Assigned task: Check each line of the material below, and copy it if it holds the string "Jésus".

Data for analysis:

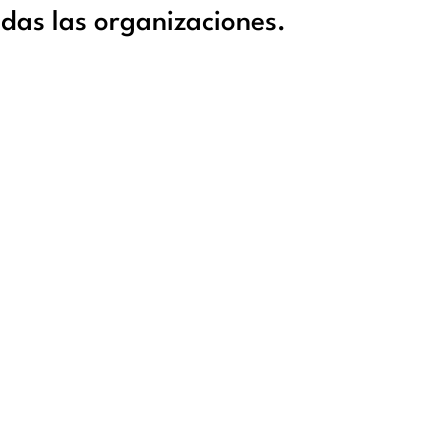
todas las organizaciones.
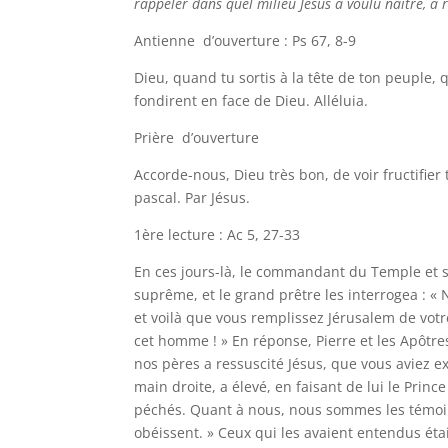
rappeler dans quel milieu Jésus a voulu naître, a 
Antienne d’ouverture : Ps 67, 8-9
Dieu, quand tu sortis à la tête de ton peuple,
fondirent en face de Dieu. Alléluia.
Prière d’ouverture
Accorde-nous, Dieu très bon, de voir fructifi
pascal. Par Jésus.
1ère lecture : Ac 5, 27-33
En ces jours-là, le commandant du Temple et s
suprême, et le grand prêtre les interrogea : «
et voilà que vous remplissez Jérusalem de vot
cet homme ! » En réponse, Pierre et les Apôtre
nos pères a ressuscité Jésus, que vous aviez e
main droite, a élevé, en faisant de lui le Princ
péchés. Quant à nous, nous sommes les témoins 
obéissent. » Ceux qui les avaient entendus éta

Answer box:
rappeler dans quel milieu Jésus a voulu naître, a 
pascal. Par Jésus.
nos pères a ressuscité Jésus, que vous aviez e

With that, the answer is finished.